I cant answer if hotshot headers works or not but i will tell you some facts.
my first sr20 motor used to have a custom made 4-1 header like auebs, excaust, no cat, and worked great. then i bought the s4 cams from jwt and with a custon ECU the car felt stronger than ever.
but in a mountain, i broke my 4-1 one custom header in a rock, and i decided to buy tha last generation headers from hotshot(summer 2001). when i installed them in my car , i noticed a decrease in power, in WOT and i was very dissapointed due to the good opinions i had heard about hotshot. I then made a custom 4-1 header in the same store as previus and the car felt very strong again. so with no cat, cams and ecu the hotshot headers didnt work for me.
8 months ago , i bought a NX2000 and i put a CAI, and after that i installed the hotshot headers living the cat in place.i noticed a great increase in power, which i didnt feel with my previus car in stock form with 4-1 headers.
my opinion is 
1) maybe the hotshot headers needs a cat to work properly.
2) adding mods to your car like s4 cams, ECU etc, increase the exaust gasses so much, that hotshot headers cant handle and become a decrease in power cause the gauses return back.
3) the ecu learned that you have a 4-1 header shape and works accordingly, even now you changed the old 4-1 shape with hotshot headers( 4-2-1) and that means a decrease in power.

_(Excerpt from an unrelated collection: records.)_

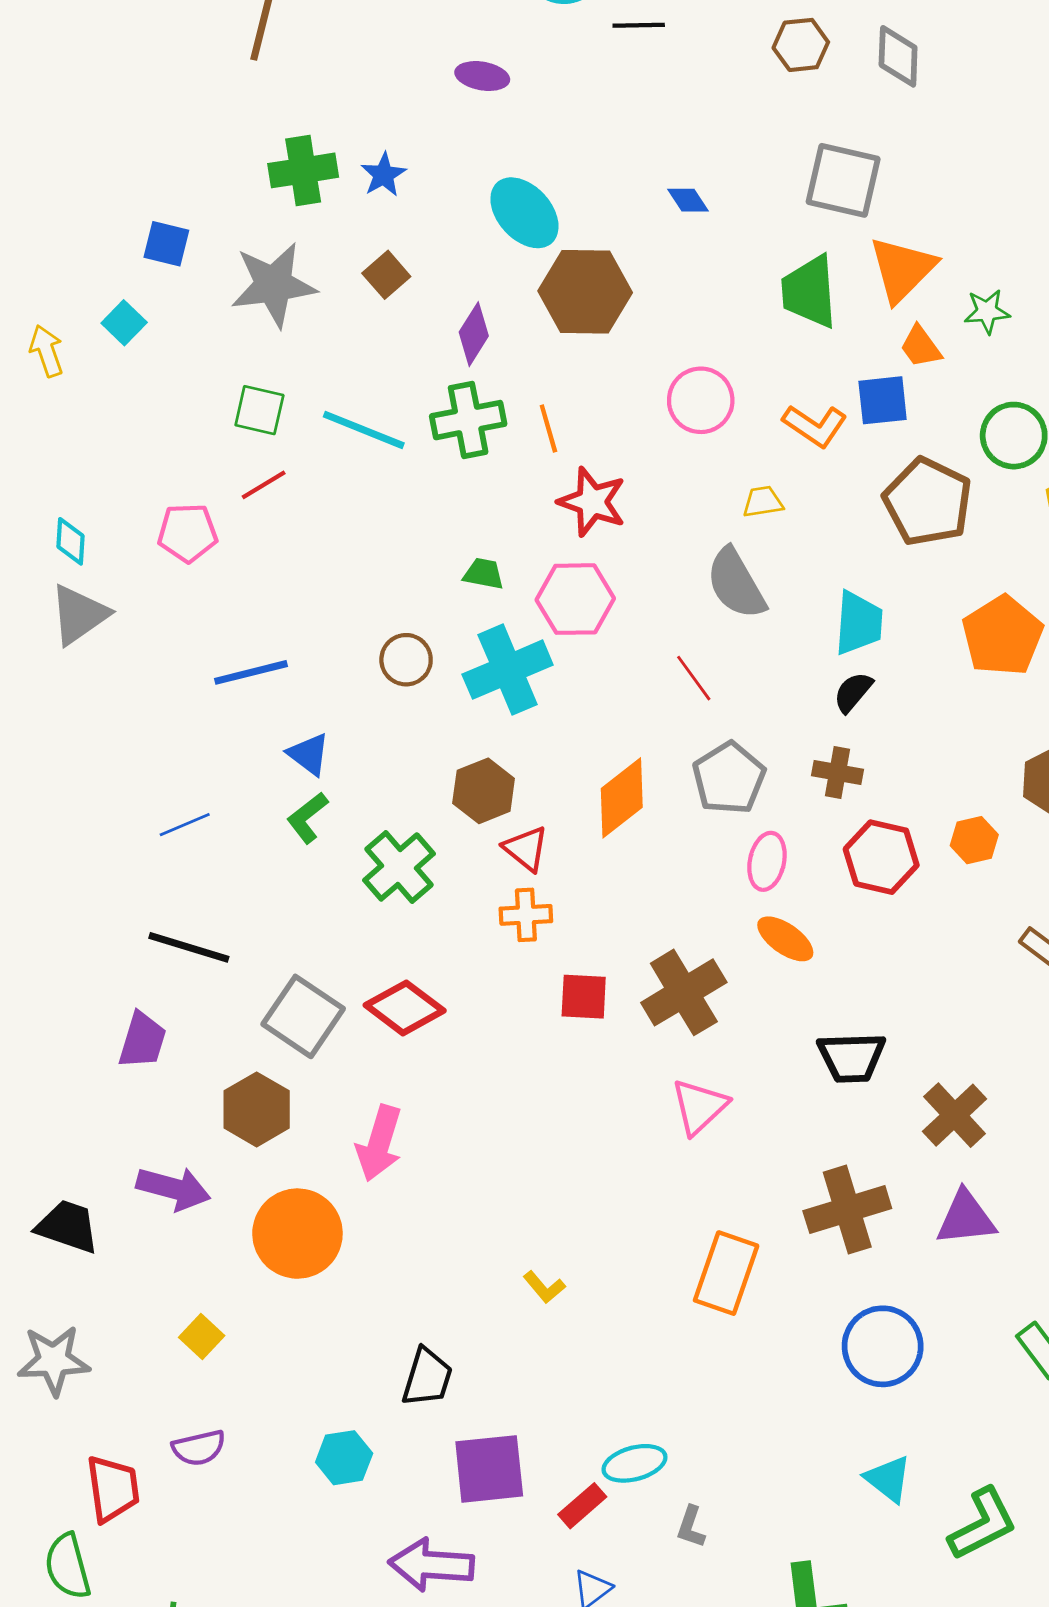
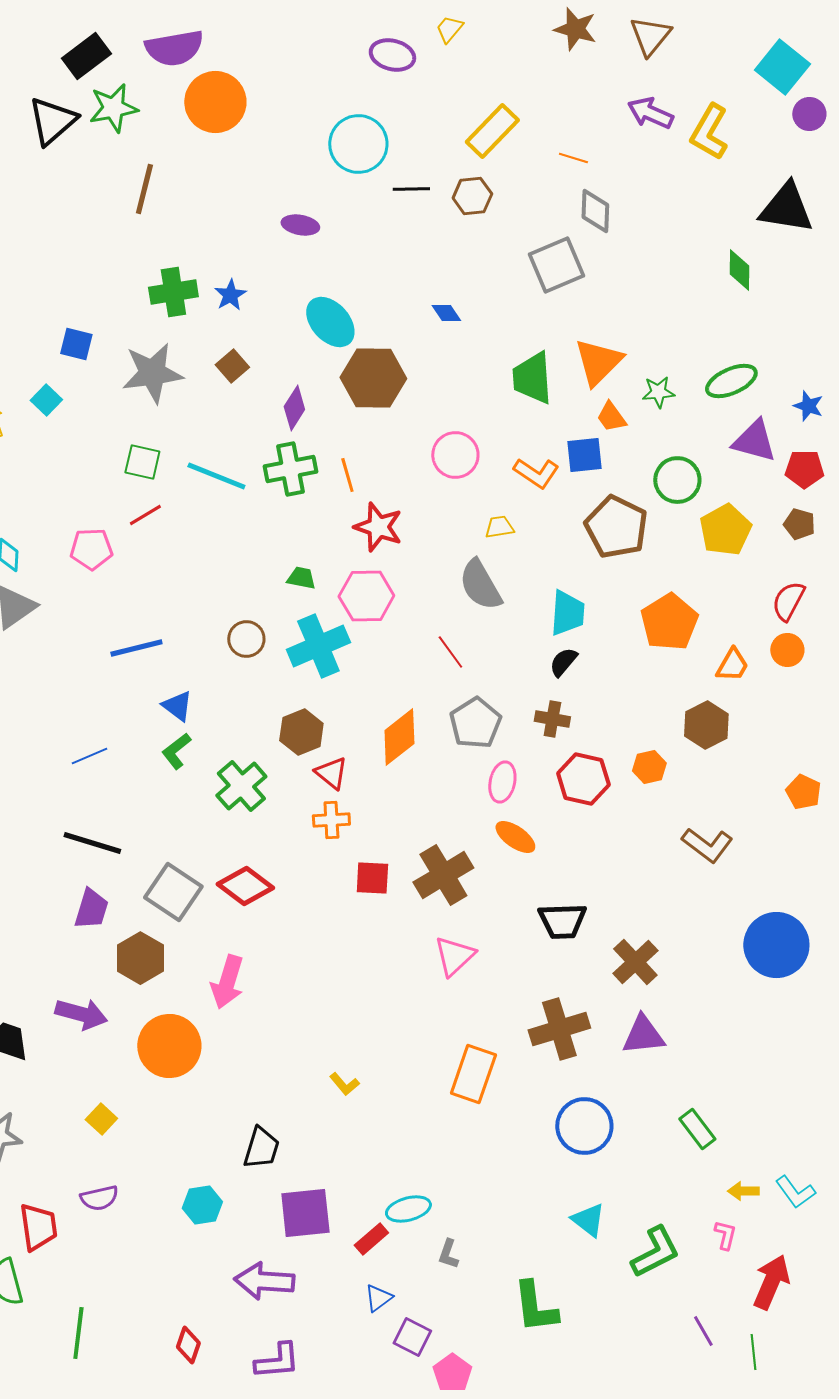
brown hexagon: (801, 45) -> (472, 196), moved
gray square: (843, 180) -> (556, 265), moved, turned -36
purple trapezoid: (142, 1040) -> (91, 909), moved

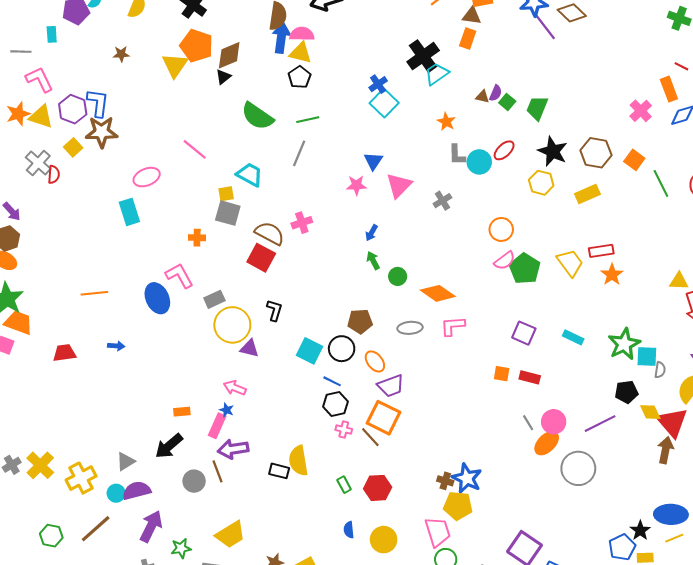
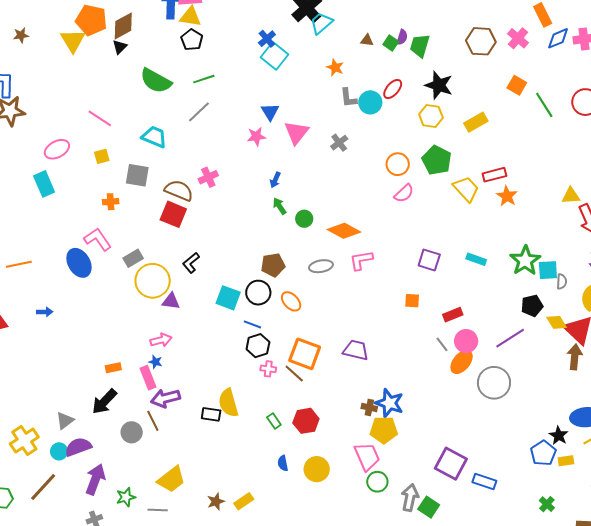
purple semicircle: (496, 93) -> (402, 37), moved
gray line: (299, 153) -> (199, 112), turned 30
brown hexagon: (596, 153) -> (481, 41), moved
yellow square: (226, 194) -> (102, 156), moved
green pentagon: (525, 269) -> (437, 160), moved
black L-shape: (275, 310) -> (191, 263), turned -140
red rectangle: (530, 377) -> (453, 315), moved, turned -30
purple trapezoid: (391, 386) -> (356, 350), moved, turned -140
pink arrow: (235, 388) -> (161, 340), turned 150
pink rectangle: (217, 426) -> (148, 378), turned -40

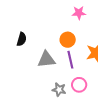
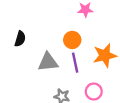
pink circle: (79, 85) -> (94, 92), moved

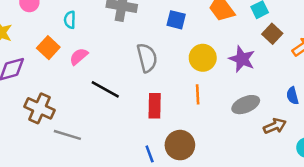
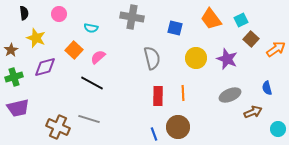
cyan semicircle: (70, 20) -> (91, 28), turned -80
black line: (105, 89) -> (92, 83), moved
orange line: (198, 94) -> (183, 93), moved
brown cross: (39, 108) -> (58, 127), moved

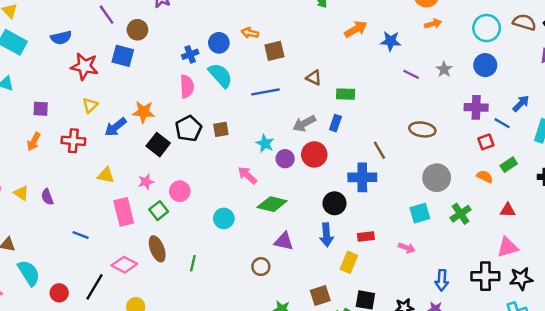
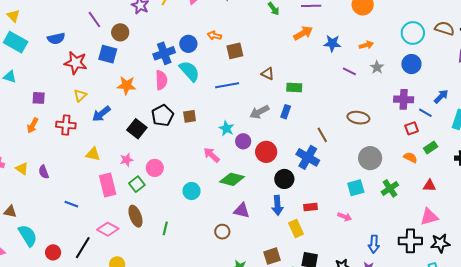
orange arrow: (433, 24) -> (366, 45), moved
blue cross: (190, 54) -> (164, 53), size x1.5
orange star: (143, 112) -> (127, 85), moved
red circle: (314, 154) -> (266, 152), moved
blue cross: (362, 177) -> (308, 157), turned 30
yellow rectangle: (349, 262) -> (296, 229), turned -48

if you find out what is going on please e-mail me back or post it cause i will soon add the S4 and ECU to my NX and hate the idea of not working properly due to headers.


GEO


----------



## Geo (Apr 30, 2002)

Butt dynos are pretty unreliable.


----------



## analitis (Nov 22, 2002)

*butt dynos*

i agree with you 100%. I am the first who asks about dyno measurements for everything. In this particular situation i havent a dyno to prove, but i tested the car many times taking measurements for 3,4,5 gear at WOT in the same road, same temp,same weight(my cousin) and appart from the "BUTT" dyno which i tottaly agree its not accurate, the clock times gave the same results, about the comparison of 4-1 headers vs hotshot last gen with the certain mods(CAI, EXCAUST, NO CAT, JWT S4, MODERATED ECU WHICH CRIS PRONIOS MENTIONED IN ANOTHER TREAD). 
i have to mention here that in test "runs" with my cousins car and another friend of mine who we all have more than 12 years experience in modded cars ,before and after, the results were pointing to what i sayed.
finally dont forget that i am using hotshot headers in my NX2000 right now AND I AM really very impressed by the headers performance. 
i just intend to put s4 and the ecu to my NX in a couple of months, allow the adlust period for both cams and ECU, dyno the car once again, then put a 4-1 headers and make a back to back comparison test using dyno numbers. 
I really want this matter to be solved, thats why i posted my own experience.



GEO


----------



## andre (Apr 30, 2002)

I did my own dyno since I put the header on. With my auto tranny, I put 97 hp to the wheels with header, intake, exhaust, pulley. Header definitely made power.


----------



## V i V i D 200sx (Sep 17, 2002)

i know the stock exhaust manifold on the ga16 is very poor. sr20 may have a better design. that might be why people w/ the b14 sentras (i would assume no motor swap, so ga16) are finding a lot more power than you guys... o yeah, and by saying the car is "learning" you have a specific header design... if youre worried, reset the ECU, that way it can "relearn" itself


----------



## Niss200SXGTR (May 31, 2002)

no catalitic converter an no muffler thru the exhaust pipe.
-------------------------------------------------------------------------

That means that your headers are doing exactly what your old ones were doing.. except now you dont have barely ANY bakcpressure at all.. out cars need the backpressure.. i think 10PSI minimum.. taking away your cat and muffler, and straight through headers. there is no backpresure, watch, put a stock muffler on there, and watch how much more Power you will have.


----------



## analitis (Nov 22, 2002)

No muffler was taken away. just the cat. And the comparison was about hotshot headers vs 4-1 like auebs not stock ones.
i would really appreciate if mike tell us, what headers has in his 170 wheel hp monster. further more, the test of aueb headers in his moderated car or any 4-1 type header against hotshot will give a great help.


alex29


----------



## Mr SEntra (Oct 7, 2002)

*Sorry for the late reply..*



Geo said:


> *Butt dynos are pretty unreliable. *


Wow George, I was going to say the same thing after that post.


----------



## bahearn (Jul 15, 2002)

Chuck, you are wrong about backpressure. Less is better in ALL cases. The old bogie about back pressure relates to carbureted vehicles. Jetting for a specific configuration is pretty unforgiving if you change that configuration. Reduce back pressure, watch your plugs melt away because the engine is now running lean. Of course, simply rejetting for the new configuration cures that ill. I had to rejet my '72 Cutlass small block when I added a single plane intake manifold. I had to rejet my motorcycle when I added a low-restriction exhaust.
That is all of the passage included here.